Quand les joueurs de la France sortent de leur vestiaire pour rejoindre le bus après leur démonstration face à la Nouvelle-Calédonie (7:1), on pourrait le rater. Au milieu des Yahia Fofana, Willem Geubbels, Yacine Adli, Oumar Solet, Wilson Isidor et autres Bryan Bernard ou Illan Meslier, qui culminent tous à plus d’1m80, les 170 centimètres de Maxence Caqueret passeraient presque inaperçus.

Mais quelques minutes plus tôt sur la pelouse de l’Indira Gandhi Athletic Stadium de Guwahati, il aurait été difficile de ne pas le remarquer… A la récupération, à la construction, à la finition : Caqueret est partout, il sait tout faire, et il le fait bien : avant-dernière passe sur le deuxième et le quatrième buts - les deux fois pour Yacine Adli, passeur décisif pour Amine Gouiri -, et buteur sur le cinquième.

Ce qu’ils disent de lui
"C’est une machine. Il récupère, relance, est capable de marquer des buts, de faire marquer" – Armand Garrido, son formateur à l’Olympique Lyonnais

- "Il répète beaucoup les efforts, a un gros volume de jeu, est techniquement très propre. Il gratte des ballons en tant que récupérateur, mais peut aussi éliminer une ligne par la passe ou par le dribble" - Gérard Bonneau, responsable du recrutement des jeunes à l’Olympique lyonnais.

"C’est vrai que je me sentais plutôt bien, et que j’ai réussi beaucoup de choses. Il n’y a pas de match facile, par contre, on s’est rendu la tâche facile en marquant d’entrée et en pliant le match rapidement, mais c’est un travail collectif qui a amené tous ces buts aujourd’hui", tempère pourtant l’intéressé au micro de FIFA.com après ce festival. " Encore cette discrétion qui le pousse à rester dans l’ombre de ses coéquipiers, notamment offensifs, qui eux aussi ont exploité à merveille la vision du jeu de leur numéro 10.

Des choses à améliorer
Surtout en première période, serait-on tenté d’ajouter.

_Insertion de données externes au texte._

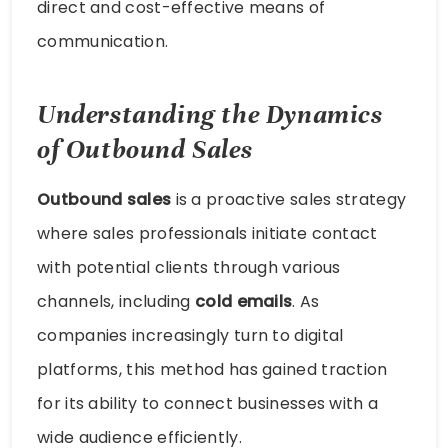
direct and cost-effective means of
communication.
Understanding the Dynamics
of Outbound Sales
Outbound sales
is a proactive sales strategy
where sales professionals initiate contact
with potential clients through various
channels, including
cold emails
. As
companies increasingly turn to digital
platforms, this method has gained traction
for its ability to connect businesses with a
wide audience efficiently.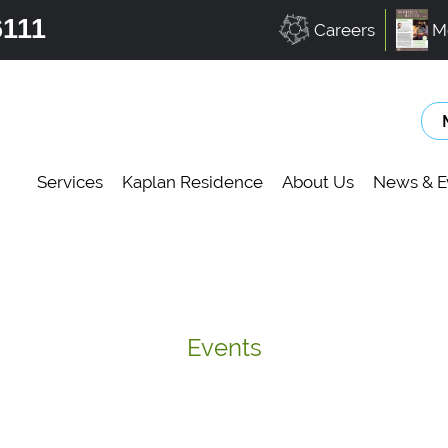
6111
Careers
M
Services
Kaplan Residence
About Us
News & E
Events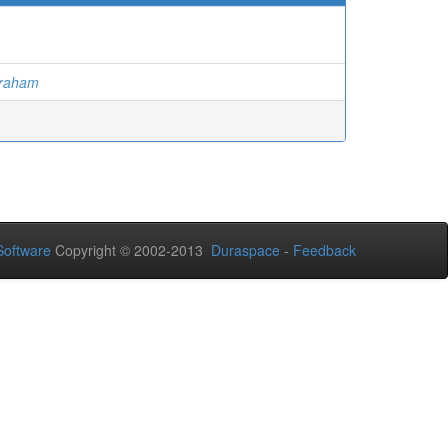
Graham
oftware
Copyright © 2002-2013
Duraspace
-
Feedback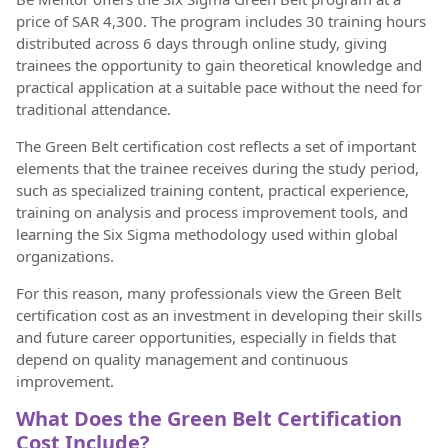
price of SAR 4,300. The program includes 30 training hours
distributed across 6 days through online study, giving
trainees the opportunity to gain theoretical knowledge and
practical application at a suitable pace without the need for
traditional attendance.
The Green Belt certification cost reflects a set of important
elements that the trainee receives during the study period,
such as specialized training content, practical experience,
training on analysis and process improvement tools, and
learning the Six Sigma methodology used within global
organizations.
For this reason, many professionals view the Green Belt
certification cost as an investment in developing their skills
and future career opportunities, especially in fields that
depend on quality management and continuous
improvement.
What Does the Green Belt Certification
Cost Include?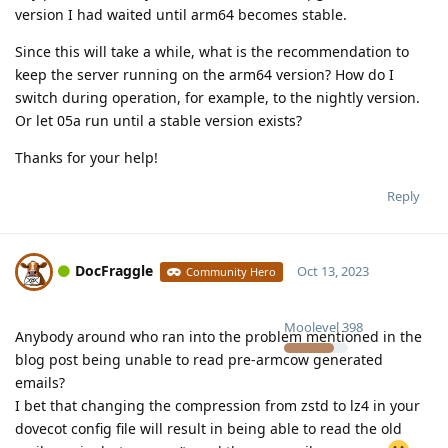
version I had waited until arm64 becomes stable.
Since this will take a while, what is the recommendation to
keep the server running on the arm64 version? How do I
switch during operation, for example, to the nightly version.
Or let 05a run until a stable version exists?
Thanks for your help!
Reply
DocFraggle
Oct 13, 2023
Community Hero
Moolevel
398
Anybody around who ran into the problem mentioned in the
blog post being unable to read pre-armcow generated
emails?
I bet that changing the compression from zstd to lz4 in your
dovecot config file will result in being able to read the old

Car après la pause, la machine française a ralenti, les buts ont arrêté de pleuvoir, et Caqueret s’est même permis de manquer un penalty. Une raison de plus pour éviter de fanfaronner et plutôt rester mesuré. "On voulait mettre le pied sur le ballon après la pause, mais on s’est un peu relâchés et on n’a pas su marquer plus de buts en deuxième période", regrette le Lyonnais. "C’est dommage, mais on va essayer d’améliorer ça pour le prochain match, et d’être constant sur les 90 minutes."

Le prochain match, justement, ce sera contre le Japon, qui a lui aussi ébloui le public de Guwahati en lui offrant une démonstration contre le Honduras (6:1). Mais là encore, Caqueret prône la simplicité et la même mentalité quel que soit l’opposant. "Tous les adversaires sont difficiles et on les prend tous au sérieux", assure-t-il. "Le Brésil, l’Espagne, le Japon ou la Nouvelle-Calédonie, c’est pareil pour nous. Il faut toujours gagner."

Mais en continuant à gagner, il ne pourra plus se cacher.